→ Problem statement: Check every line of the data for the word "マーチャント", and copy those that have it.

*** Block opens ***

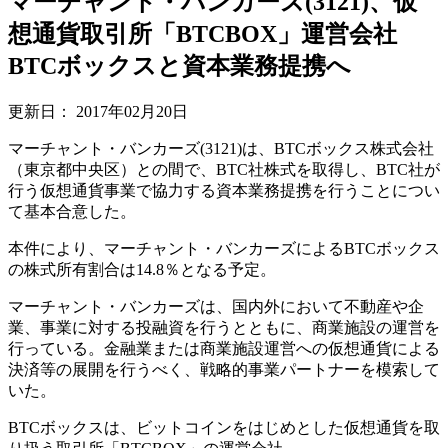
マーチャント・バンカーズ(3121)、仮
想通貨取引所「BTCBOX」運営会社
BTCボックスと資本業務提携へ
更新日：
2017年02月20日
マーチャント・バンカーズ(3121)は、BTCボックス株式会社
（東京都中央区）との間で、BTC社株式を取得し、BTC社が
行う仮想通貨事業で協力する資本業務提携を行うことについ
て基本合意した。
本件により、マーチャント・バンカーズによるBTCボックス
の株式所有割合は14.8％となる予定。
マーチャント・バンカーズは、国内外において不動産や企
業、事業に対する投融資を行うとともに、商業施設の運営を
行っている。金融業または商業施設運営への仮想通貨による
決済等の展開を行うべく、戦略的事業パートナーを模索して
いた。
BTCボックスは、ビットコインをはじめとした仮想通貨を取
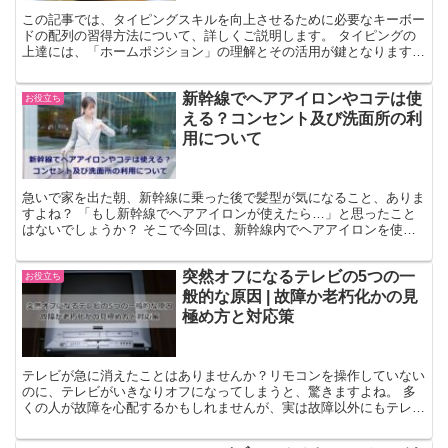
この記事では、タイピングスキルを向上させるために必要なキーボー
ドの配列の習得方法について、詳しくご説明します。 タイピングの
上達には、「ホームポジション」の理解とその活用が鍵となります。
キーボード配列を習得することで、タイピングの速度が上...
新幹線でヘアアイロンやコテは使
お役立ち
える？コンセント及び洗面所の利
用について
急いで家を出た朝、新幹線に乗った後で髪型が気になること、ありま
すよね？ 「もし新幹線でヘアアイロンが使えたら…」と思ったこと
はないでしょうか？ そこで今回は、新幹線内でヘアアイロンを使う
ことができるのか、また洗面台に備えられたコンセントの使...
突然オフになるテレビの5つの一
お役立ち
般的な原因 | 故障か老朽化かの見
極め方と対応策
テレビが急に消えたことはありませんか？リモコンを操作していない
のに、テレビがいきなりオフになってしまうと、驚きますよね。 多
くの人が故障を心配するかもしれませんが、実は故障以外にもテレビ
が消える原因はあります。 この記事では、テレビが自動で...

*** Block closes ***

→ Written reply:
マーチャント・バンカーズ(3121)、仮
マーチャント・バンカーズ(3121)は、BTCボックス株式会社
本件により、マーチャント・バンカーズによるBTCボックス
マーチャント・バンカーズは、国内外において不動産や企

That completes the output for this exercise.